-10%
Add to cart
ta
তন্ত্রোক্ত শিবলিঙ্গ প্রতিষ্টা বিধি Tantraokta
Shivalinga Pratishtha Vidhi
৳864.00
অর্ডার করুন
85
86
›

....................

- ASSIGNMENT -
Please give again, word for word, only the lines from the one holding "Add to cart" through the end of the listing above.

- ANSWER BOX -
Add to cart
ta
তন্ত্রোক্ত শিবলিঙ্গ প্রতিষ্টা বিধি Tantraokta
Shivalinga Pratishtha Vidhi
৳864.00
অর্ডার করুন
85
86
›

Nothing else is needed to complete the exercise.